Rewind to the start of the last decade. It’s 2010 and global banks are suffering from crippling introspection in the wake of the Global Financial Crisis, resulting in a raft of ‘too big to fail’ bail outs and embarrassing mea culpa’s. While Australian banks escaped the GFC relatively unscathed, by 2018 they are reeling from the incisive Hayne Royal Commission into Misconduct in the Financial Services Industry.

 

Mistrust and cynicism have increasingly pervaded customer dealings.

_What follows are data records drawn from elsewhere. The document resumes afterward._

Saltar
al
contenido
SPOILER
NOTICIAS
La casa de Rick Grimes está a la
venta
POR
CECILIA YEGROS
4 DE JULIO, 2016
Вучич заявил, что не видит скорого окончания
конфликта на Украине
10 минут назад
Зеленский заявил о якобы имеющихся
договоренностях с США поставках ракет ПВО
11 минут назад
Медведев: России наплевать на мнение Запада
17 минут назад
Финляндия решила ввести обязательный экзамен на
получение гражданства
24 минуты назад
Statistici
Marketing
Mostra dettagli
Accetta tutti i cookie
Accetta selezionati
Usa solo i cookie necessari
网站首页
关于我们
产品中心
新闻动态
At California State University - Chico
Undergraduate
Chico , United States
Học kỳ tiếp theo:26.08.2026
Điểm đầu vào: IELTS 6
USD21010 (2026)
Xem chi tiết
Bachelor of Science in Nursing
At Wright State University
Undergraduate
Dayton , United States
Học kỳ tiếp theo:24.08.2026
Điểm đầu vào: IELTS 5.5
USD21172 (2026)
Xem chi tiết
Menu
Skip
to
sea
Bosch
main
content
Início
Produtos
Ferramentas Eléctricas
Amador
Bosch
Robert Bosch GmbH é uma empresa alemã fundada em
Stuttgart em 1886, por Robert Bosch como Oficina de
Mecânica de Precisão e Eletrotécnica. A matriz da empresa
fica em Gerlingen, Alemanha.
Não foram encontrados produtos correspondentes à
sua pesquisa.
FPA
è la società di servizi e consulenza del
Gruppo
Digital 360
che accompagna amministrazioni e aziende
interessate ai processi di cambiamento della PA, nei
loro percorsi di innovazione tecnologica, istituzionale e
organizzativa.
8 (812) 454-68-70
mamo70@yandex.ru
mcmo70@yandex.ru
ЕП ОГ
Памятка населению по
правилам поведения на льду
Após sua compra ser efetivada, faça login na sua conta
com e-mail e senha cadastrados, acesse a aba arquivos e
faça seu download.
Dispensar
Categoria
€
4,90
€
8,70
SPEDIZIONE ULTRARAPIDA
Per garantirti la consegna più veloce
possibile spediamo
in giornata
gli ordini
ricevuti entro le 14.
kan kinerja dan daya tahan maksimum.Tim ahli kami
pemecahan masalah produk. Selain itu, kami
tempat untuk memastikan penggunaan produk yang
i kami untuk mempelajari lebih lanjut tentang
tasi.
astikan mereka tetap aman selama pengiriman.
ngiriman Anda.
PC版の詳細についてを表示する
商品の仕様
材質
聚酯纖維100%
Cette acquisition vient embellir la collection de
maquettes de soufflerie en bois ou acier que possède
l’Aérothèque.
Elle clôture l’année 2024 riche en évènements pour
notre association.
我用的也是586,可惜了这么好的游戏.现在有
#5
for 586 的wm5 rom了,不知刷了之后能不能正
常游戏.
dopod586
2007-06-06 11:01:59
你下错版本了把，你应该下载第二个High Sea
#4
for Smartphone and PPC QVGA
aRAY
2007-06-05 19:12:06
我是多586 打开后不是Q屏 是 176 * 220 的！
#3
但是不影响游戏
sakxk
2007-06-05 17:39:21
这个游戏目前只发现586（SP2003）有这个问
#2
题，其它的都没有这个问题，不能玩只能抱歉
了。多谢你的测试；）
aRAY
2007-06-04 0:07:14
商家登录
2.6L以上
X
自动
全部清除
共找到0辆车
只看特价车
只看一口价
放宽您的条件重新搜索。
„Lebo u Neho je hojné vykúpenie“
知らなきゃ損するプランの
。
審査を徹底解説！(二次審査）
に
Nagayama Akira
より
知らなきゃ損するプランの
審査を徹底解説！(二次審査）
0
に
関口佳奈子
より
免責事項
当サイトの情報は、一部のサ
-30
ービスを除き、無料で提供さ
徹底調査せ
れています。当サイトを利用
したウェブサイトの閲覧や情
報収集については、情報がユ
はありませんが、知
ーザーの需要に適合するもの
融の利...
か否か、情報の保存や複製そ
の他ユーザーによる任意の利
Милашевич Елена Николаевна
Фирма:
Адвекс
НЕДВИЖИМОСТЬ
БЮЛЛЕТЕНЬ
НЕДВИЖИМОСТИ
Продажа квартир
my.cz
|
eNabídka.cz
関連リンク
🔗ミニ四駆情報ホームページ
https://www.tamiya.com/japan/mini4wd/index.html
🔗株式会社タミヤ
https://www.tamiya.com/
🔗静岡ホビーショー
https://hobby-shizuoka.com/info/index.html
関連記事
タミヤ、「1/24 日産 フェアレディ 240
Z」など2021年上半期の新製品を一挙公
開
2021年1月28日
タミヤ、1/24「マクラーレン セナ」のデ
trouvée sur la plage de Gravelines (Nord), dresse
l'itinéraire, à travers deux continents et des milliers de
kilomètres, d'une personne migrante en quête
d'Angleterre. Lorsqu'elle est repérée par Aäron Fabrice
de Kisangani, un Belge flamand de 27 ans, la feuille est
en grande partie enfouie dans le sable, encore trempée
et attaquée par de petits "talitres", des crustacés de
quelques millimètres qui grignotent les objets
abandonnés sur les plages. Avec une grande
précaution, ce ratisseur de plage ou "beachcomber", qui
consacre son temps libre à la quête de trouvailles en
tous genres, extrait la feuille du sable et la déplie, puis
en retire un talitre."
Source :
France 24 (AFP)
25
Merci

With alarming frequency new scandals, misconduct, risk management failures, compliance issues, technology blunders and callous wrongdoing have transformed perceptions of the profession of banking itself.

 

Within a single generation the highly trusted local bank manager has become a thing of the past, replaced by artificial intelligence (AI), automation and a single-minded focus on shareholder return. The Judo Bank 2019 SME Insights Report found that SMEs level of trust in the banking sector continues to plummet, rating only 2.4 out of 10.

 

"Big banks have stripped a lot of cost and skills out of their business model and centralised into call centres”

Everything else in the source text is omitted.